◆ Task objective ◆
Scan the entries that follow and copy out every line containing "here".

◆ Data provided ◆
⟨

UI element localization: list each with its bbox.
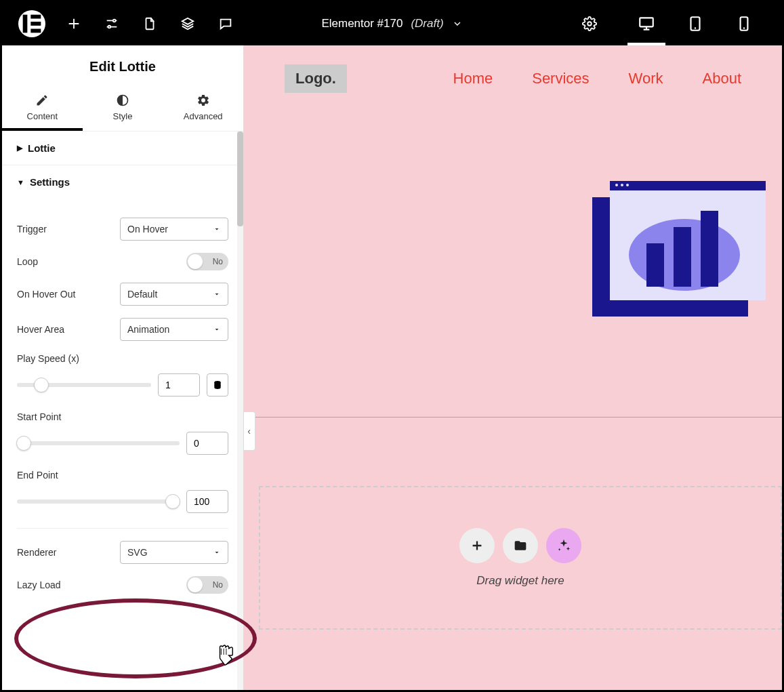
folder-icon: [514, 539, 527, 552]
elementor-icon: [18, 10, 45, 37]
tab-advanced-label: Advanced: [184, 111, 223, 121]
on-hover-out-value: Default: [127, 289, 157, 300]
chevron-down-icon: [452, 18, 463, 29]
chevron-down-icon: [213, 548, 221, 556]
tablet-icon: [686, 15, 704, 33]
end-point-label: End Point: [17, 470, 228, 481]
gear-small-icon: [197, 94, 210, 107]
device-desktop[interactable]: [622, 2, 671, 45]
collapse-panel-button[interactable]: ‹: [244, 411, 255, 451]
start-point-input[interactable]: 0: [186, 432, 228, 455]
lazy-load-label: Lazy Load: [17, 579, 61, 590]
caret-down-icon: ▼: [17, 178, 24, 186]
svg-rect-2: [30, 22, 41, 26]
end-point-input[interactable]: 100: [186, 490, 228, 513]
drop-zone-text: Drag widget here: [476, 574, 564, 588]
editor-panel: Edit Lottie Content Style Advanced ▶: [2, 45, 244, 690]
layers-button[interactable]: [169, 2, 207, 45]
renderer-value: SVG: [127, 547, 148, 558]
play-speed-input[interactable]: 1: [158, 373, 200, 396]
device-mobile[interactable]: [720, 2, 768, 45]
svg-point-5: [108, 26, 111, 28]
drop-zone[interactable]: Drag widget here: [259, 486, 782, 630]
section-lottie-label: Lottie: [28, 142, 56, 154]
chevron-left-icon: ‹: [247, 426, 251, 436]
svg-rect-3: [30, 29, 41, 33]
lazy-load-value: No: [213, 580, 223, 590]
document-icon: [142, 16, 157, 31]
gear-icon: [582, 16, 597, 31]
layers-icon: [180, 16, 195, 31]
site-header: Logo. Home Services Work About: [244, 45, 782, 112]
sparkle-icon: [556, 538, 571, 553]
pencil-icon: [35, 94, 49, 107]
chevron-down-icon: [213, 225, 221, 233]
section-settings-label: Settings: [30, 176, 70, 188]
lottie-widget[interactable]: [592, 181, 766, 317]
tab-content[interactable]: Content: [2, 87, 83, 131]
lazy-load-toggle[interactable]: No: [186, 576, 228, 594]
template-button[interactable]: [503, 528, 538, 563]
hover-area-value: Animation: [127, 324, 169, 335]
canvas[interactable]: ‹ Logo. Home Services Work About: [244, 45, 782, 690]
tab-style[interactable]: Style: [83, 87, 163, 131]
play-speed-slider[interactable]: [17, 383, 151, 387]
plus-icon: [66, 16, 81, 31]
renderer-label: Renderer: [17, 547, 56, 558]
svg-rect-7: [640, 18, 653, 26]
add-widget-button[interactable]: [459, 528, 495, 563]
doc-status: (Draft): [411, 17, 443, 30]
site-logo[interactable]: Logo.: [285, 64, 347, 93]
document-title[interactable]: Elementor #170 (Draft): [321, 17, 462, 30]
mobile-icon: [735, 15, 753, 33]
chevron-down-icon: [213, 290, 221, 298]
panel-tabs: Content Style Advanced: [2, 87, 243, 131]
section-divider: [244, 417, 782, 418]
trigger-label: Trigger: [17, 224, 47, 235]
trigger-select[interactable]: On Hover: [120, 218, 228, 241]
play-speed-stack-button[interactable]: [207, 373, 228, 396]
database-icon: [212, 380, 223, 390]
tab-style-label: Style: [113, 111, 133, 121]
svg-rect-0: [23, 15, 28, 33]
on-hover-out-label: On Hover Out: [17, 289, 75, 300]
nav-services[interactable]: Services: [532, 70, 589, 87]
end-point-slider[interactable]: [17, 500, 180, 504]
loop-toggle[interactable]: No: [186, 253, 228, 270]
chevron-down-icon: [213, 325, 221, 333]
hover-area-label: Hover Area: [17, 324, 64, 335]
section-lottie[interactable]: ▶ Lottie: [2, 131, 243, 165]
nav-home[interactable]: Home: [453, 70, 493, 87]
section-settings[interactable]: ▼ Settings: [2, 165, 243, 199]
comments-button[interactable]: [207, 2, 245, 45]
nav-about[interactable]: About: [703, 70, 742, 87]
on-hover-out-select[interactable]: Default: [120, 283, 228, 306]
start-point-slider[interactable]: [17, 441, 180, 445]
hover-area-select[interactable]: Animation: [120, 318, 228, 341]
loop-label: Loop: [17, 256, 38, 267]
loop-value: No: [213, 257, 223, 266]
svg-rect-1: [30, 15, 41, 19]
desktop-icon: [638, 15, 655, 33]
site-nav: Home Services Work About: [453, 70, 741, 87]
page-settings-button[interactable]: [571, 2, 608, 45]
top-bar: Elementor #170 (Draft): [2, 2, 782, 45]
device-tablet[interactable]: [671, 2, 720, 45]
chat-icon: [218, 16, 233, 31]
nav-work[interactable]: Work: [629, 70, 663, 87]
play-speed-label: Play Speed (x): [17, 353, 228, 364]
panel-title: Edit Lottie: [2, 45, 243, 87]
elementor-logo[interactable]: [18, 10, 45, 37]
trigger-value: On Hover: [127, 224, 168, 235]
caret-right-icon: ▶: [17, 144, 22, 152]
contrast-icon: [116, 94, 129, 107]
add-button[interactable]: [55, 2, 93, 45]
renderer-select[interactable]: SVG: [120, 541, 228, 564]
tab-advanced[interactable]: Advanced: [163, 87, 243, 131]
ai-button[interactable]: [546, 528, 581, 563]
structure-button[interactable]: [131, 2, 169, 45]
start-point-label: Start Point: [17, 411, 228, 422]
tab-content-label: Content: [27, 111, 58, 121]
panel-scrollbar[interactable]: [237, 131, 243, 690]
site-settings-button[interactable]: [93, 2, 131, 45]
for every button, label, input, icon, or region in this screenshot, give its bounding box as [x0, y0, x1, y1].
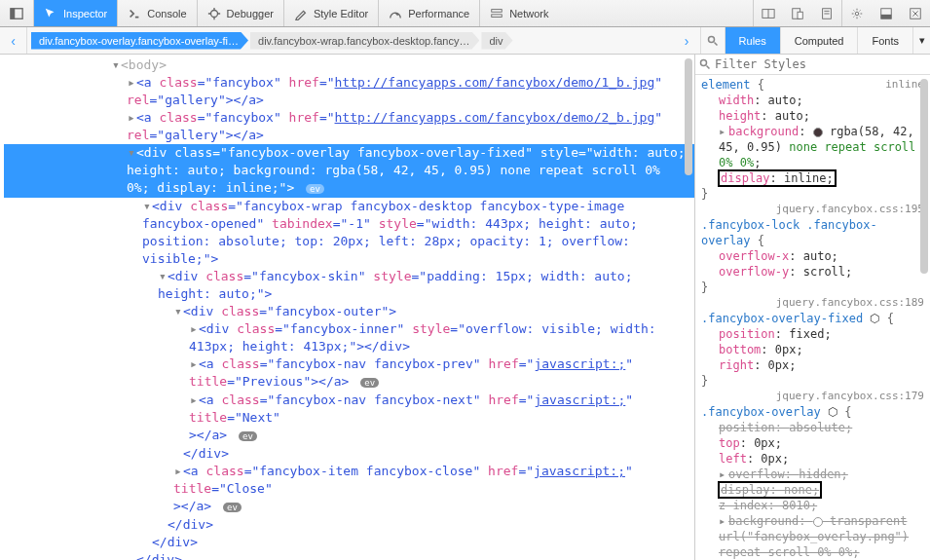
dom-tree[interactable]: ▾<body> ▸<a class="fancybox" href="http:…: [0, 55, 694, 560]
svg-rect-14: [881, 14, 892, 18]
dock-icon: [879, 7, 893, 20]
responsive-button[interactable]: [783, 0, 812, 26]
toggle-pane-button[interactable]: [0, 0, 33, 26]
rules-panel: element {inline width: auto; height: aut…: [694, 55, 930, 560]
search-icon: [707, 35, 719, 47]
rules-list[interactable]: element {inline width: auto; height: aut…: [695, 75, 930, 560]
nav-back-button[interactable]: ‹: [0, 27, 27, 54]
split-icon: [762, 7, 775, 20]
close-icon: [909, 7, 922, 20]
svg-point-12: [855, 12, 859, 16]
console-icon: [128, 7, 141, 20]
panel-icon: [10, 7, 23, 20]
scratchpad-button[interactable]: [812, 0, 841, 26]
nav-forward-button[interactable]: ›: [674, 27, 701, 54]
gear-icon: [850, 7, 864, 20]
svg-point-16: [708, 36, 714, 42]
breadcrumb-bar: ‹ div.fancybox-overlay.fancybox-overlay-…: [0, 27, 930, 55]
scratchpad-icon: [820, 7, 834, 20]
rule-source-link[interactable]: jquery.fancybox.css:195: [701, 202, 924, 217]
network-icon: [490, 7, 503, 20]
tab-debugger[interactable]: Debugger: [198, 0, 283, 26]
devtools-toolbar: Inspector Console Debugger Style Editor …: [0, 0, 930, 27]
rule-source-link[interactable]: jquery.fancybox.css:189: [701, 295, 924, 311]
split-view-button[interactable]: [754, 0, 783, 26]
svg-rect-3: [492, 9, 502, 12]
performance-icon: [389, 7, 402, 20]
svg-rect-8: [798, 12, 802, 19]
tab-style-editor[interactable]: Style Editor: [284, 0, 378, 26]
breadcrumb-item-1[interactable]: div.fancybox-overlay.fancybox-overlay-fi…: [31, 32, 248, 50]
responsive-icon: [791, 7, 804, 20]
side-tab-computed[interactable]: Computed: [780, 27, 858, 54]
svg-point-18: [701, 60, 707, 66]
style-editor-icon: [294, 7, 308, 20]
svg-line-19: [707, 66, 710, 69]
breadcrumb-item-3[interactable]: div: [481, 32, 512, 50]
filter-styles-input[interactable]: [715, 57, 926, 71]
side-tab-fonts[interactable]: Fonts: [857, 27, 912, 54]
settings-button[interactable]: [842, 0, 872, 26]
close-button[interactable]: [901, 0, 930, 26]
dock-button[interactable]: [872, 0, 901, 26]
tab-network[interactable]: Network: [480, 0, 558, 26]
svg-point-2: [210, 10, 217, 17]
side-tab-overflow[interactable]: ▾: [912, 27, 930, 54]
breadcrumb: div.fancybox-overlay.fancybox-overlay-fi…: [27, 27, 674, 54]
tab-console[interactable]: Console: [118, 0, 196, 26]
breadcrumb-item-2[interactable]: div.fancybox-wrap.fancybox-desktop.fancy…: [250, 32, 479, 50]
dom-search-button[interactable]: [701, 27, 725, 54]
scrollbar-thumb[interactable]: [685, 58, 692, 175]
scrollbar-thumb[interactable]: [920, 79, 928, 274]
inspector-icon: [44, 7, 57, 20]
tab-performance[interactable]: Performance: [379, 0, 479, 26]
svg-line-17: [714, 42, 717, 45]
search-icon: [699, 58, 711, 70]
svg-rect-1: [11, 8, 15, 19]
side-tab-rules[interactable]: Rules: [725, 27, 780, 54]
svg-rect-4: [492, 14, 502, 17]
rule-source-link[interactable]: jquery.fancybox.css:179: [701, 389, 924, 404]
tab-inspector[interactable]: Inspector: [34, 0, 117, 26]
selected-node: ▾<div class="fancybox-overlay fancybox-o…: [4, 144, 694, 198]
debugger-icon: [207, 7, 221, 20]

⟩

◆ Problem solution ◆
drop-zone-text: Drag widget here: [476, 574, 564, 588]
drop-zone[interactable]: Drag widget here: [259, 486, 782, 630]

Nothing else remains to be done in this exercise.